Why I counted characters in UTF-8

Saturday, 2 Aug 2008

A while ago, Kragen Sitaker and I spent a day batting back and forth a thesis of mine: I had mused out loud that the common suggestion that processing UTF-8 is so much slower than the good old fixed-width single-byte encodings of yore does not seem truthy. He wrote up our conclusions, which write-up was subsequently posted to reddit. (Also, George Pollard and Colin Percival took the optimisation to an obsessive level – very cool.)

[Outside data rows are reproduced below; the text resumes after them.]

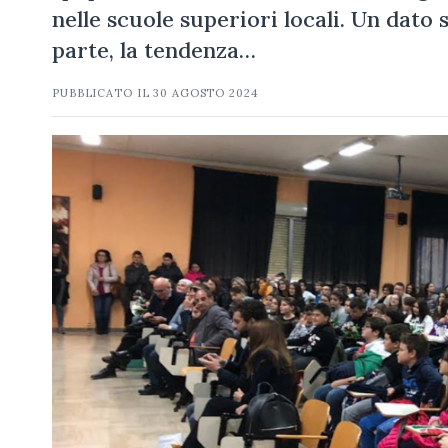
nelle scuole superiori locali. Un dato
parte, la tendenza…
PUBBLICATO IL
30 AGOSTO 2024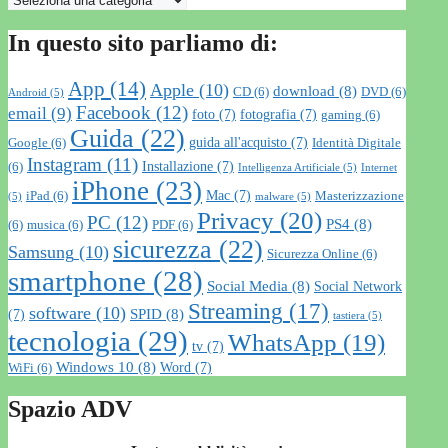
In questo sito parliamo di:
App
(14)
Apple
(10)
download
(8)
CD
(6)
DVD
(6)
Android
(5)
Facebook
(12)
email
(9)
foto
(7)
fotografia
(7)
gaming
(6)
Guida
(22)
guida all'acquisto
(7)
Google
(6)
Identità Digitale
Instagram
(11)
Installazione
(7)
(6)
Intelligenza Artificiale
(5)
Internet
iPhone
(23)
Mac
(7)
iPad
(6)
Masterizzazione
(5)
malware
(5)
Privacy
(20)
PC
(12)
PS4
(8)
(6)
musica
(6)
PDF
(6)
sicurezza
(22)
Samsung
(10)
Sicurezza Online
(6)
smartphone
(28)
Social Media
(8)
Social Network
Streaming
(17)
software
(10)
SPID
(8)
(7)
tastiera
(5)
tecnologia
(29)
WhatsApp
(19)
tv
(7)
Windows 10
(8)
Word
(7)
WiFi
(6)
Spazio ADV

The comments on reddit overwhelmingly focused on the fact that using strlen in the first place is stupid. Of course, I agree with that! Yet I still chose it for that exercise because I reasoned that pretty much every interesting operation on strings does one of two things:

  1. Put strings together in some way, in which case you only deal with the string as a whole (copying bytes or shuffling pointers without ever examining any one character), or
  2. Iterate over a single string (such as when doing a pattern match), in which case you deal with each character in sequence.

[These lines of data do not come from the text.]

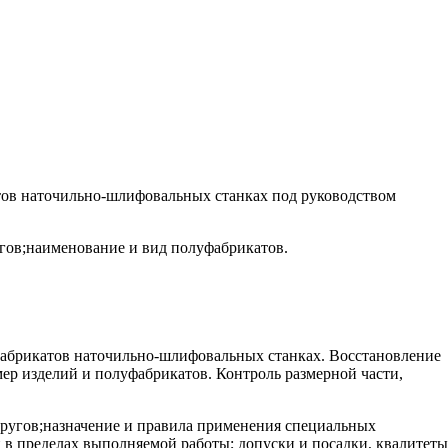
ов наточильно-шлифовальных станках под руководством
угов;наименование и вид полуфабрикатов.
фабрикатов наточильно-шлифовальных станках. Восстановление
ер изделий и полуфабрикатов. Контроль размерной части,
кругов;назначение и правила применения специальных
 в пределах выполняемой работы; допуски и посадки, квалитеты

In neither of these cases do you need to arbitrarily index into a string – if you are looking at a particular character, you will look at it after having looked at the previous one also. Therefore, even if the character representation makes indexing slow, in practice, no one will care. That was the crux of my thesis: arbitrarily indexing into a string is irrelevant and iterating over a string in a variable-width encoding does not appear to be terribly costly. If so, it follows that variable-width character encodings should not impose a significant performance penalty.

From there, I chose counting characters as the example case for iteration – not because C strlen is a useful operation (in practice, you’d want length-prefixed strings at minimum, not null-terminated ones; or better yet, ropes); rather, simply because it is the most trivial example of iterating over a sequence of characters. To test my thesis it suffices just fine, even as I wouldn’t use it in practice. In fact it is probably the best choice for that particular question, as any real-world algorithm that iterates over a string will perform a lot more per-character processing which is likely to dwarf the cost of iteration alone.